Considering there are plenty of marriage resources which point out situations in which marriage is ill-advised, why do you think anyone is pushing marriage on anyone? 

Beyond that, marriage is a place to learn NOT to be selfish. It is a tool toward better things. That too many people use the tool for other purposes is a shame. 

And paragraphs, please? It is difficult to read your writing and if you had a little respect for those you want to communicate with, you'd try to use common convention to do so.


----------



## carmaenforcer (Mar 7, 2008)

mommy22 said:


> In all honesty, marriage isn't perfect. You will find quirks in your partner and things that make you a little crazy. Isn't that true about anything in life? You have pros and cons in a career, in friendships, with children, with everything. Perfection is non-existent. You take the good with the bad. However, if you ever invest yourself in marriage and take the covenant seriously, it is so rewarding. Yes, there will be tough days, but you have someone who knows you completely, You have someone with whom you can be yourself. You can share your fears, your anger, your disappointments and your joy.
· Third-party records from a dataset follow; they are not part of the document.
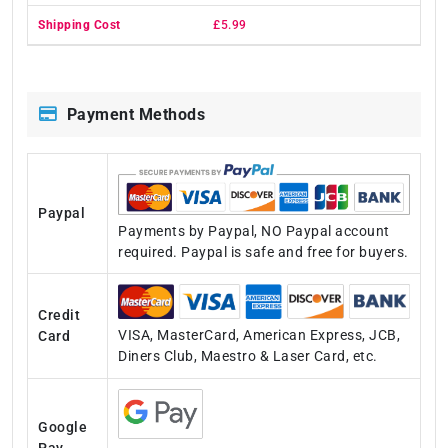
£5.99
Payment Methods
Paypal
Payments by Paypal, NO Paypal account
required. Paypal is safe and free for buyers.
Credit
VISA, MasterCard, American Express, JCB,
Card
Diners Club, Maestro & Laser Card, etc.
Google
Pay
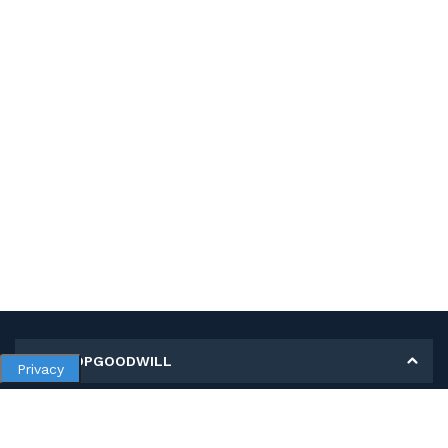
MY SHOPGOODWILL
Privacy
Personal Information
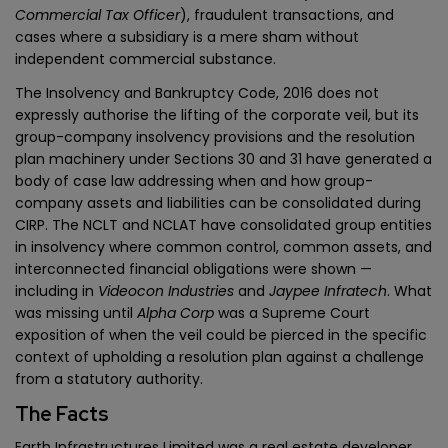
Commercial Tax Officer
), fraudulent transactions, and
cases where a subsidiary is a mere sham without
independent commercial substance.
The Insolvency and Bankruptcy Code, 2016 does not
expressly authorise the lifting of the corporate veil, but its
group-company insolvency provisions and the resolution
plan machinery under Sections 30 and 31 have generated a
body of case law addressing when and how group-
company assets and liabilities can be consolidated during
CIRP. The NCLT and NCLAT have consolidated group entities
in insolvency where common control, common assets, and
interconnected financial obligations were shown —
including in
Videocon Industries
and
Jaypee Infratech
. What
was missing until
Alpha Corp
was a Supreme Court
exposition of when the veil could be pierced in the specific
context of upholding a resolution plan against a challenge
from a statutory authority.
The Facts
Earth Infrastructures Limited was a real estate developer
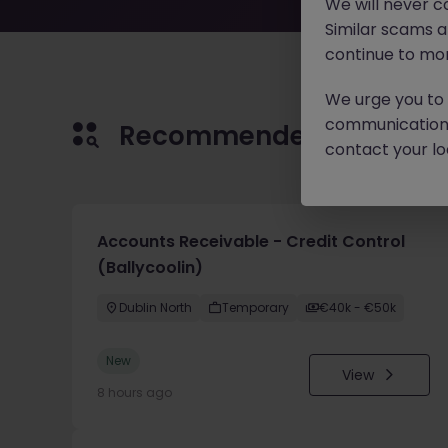
We will never c
Similar scams 
continue to mon
We urge you to r
communication 
Recommended jobs for 
contact your loc
Accounts Receivable - Credit Control
(Ballycoolin)
Dublin North
Temporary
€40k - €50k
New
View
8 hours ago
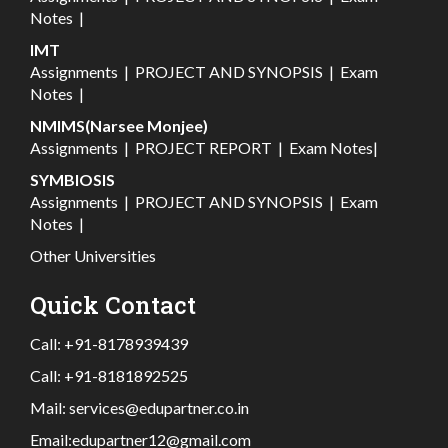
Notes
|
IMT
Assignments
|
PROJECT AND SYNOPSIS
|
Exam
Notes
|
NMIMS(Narsee Monjee)
Assignments
|
PROJECT REPORT
|
Exam Notes
|
SYMBIOSIS
Assignments
|
PROJECT AND SYNOPSIS
|
Exam
Notes
|
Other Universities
Quick Contact
Call:
+91-8178939439
Call:
+91-8181892525
Mail:
services@edupartner.co.in
Email:
edupartner12@gmail.com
A spouse can rejoice with you and mourn with you. There is no other relationship on earth that compares. Longevity only brings about a deeper understanding of one another and deepens our character. We learn about sacrifice to please one another.
> 
> I don't think anyone should jump into marriage if not ready. However, I want you to understand that marriage is like anything in life, it's what you make of it. If both parties are truly invested, it's the most meaningful relationship on earth.


:iagree:

The concept of marriage is a noble one and can be a beautiful thing, in the right hands, in the wrong hands, it can be a living hell and can ruin lives.


----------



## MBuck26 (Sep 13, 2009)

The real Question I think people need to ask is who taught me all this stuff , and why did i believe it ..Mommy I really apreciate you trying to understand me , But you all continue to use words like , BAD,GOOD,NEGATIVE,POSITVE,GOOD THING, BAD THING, this is all based on opinion ,which are based by feelings, which are triggered by Knowledge obtained. That knowledge being taught by some individual(person) which was taught by another . and so on and so on .its traditional way of looking at it ...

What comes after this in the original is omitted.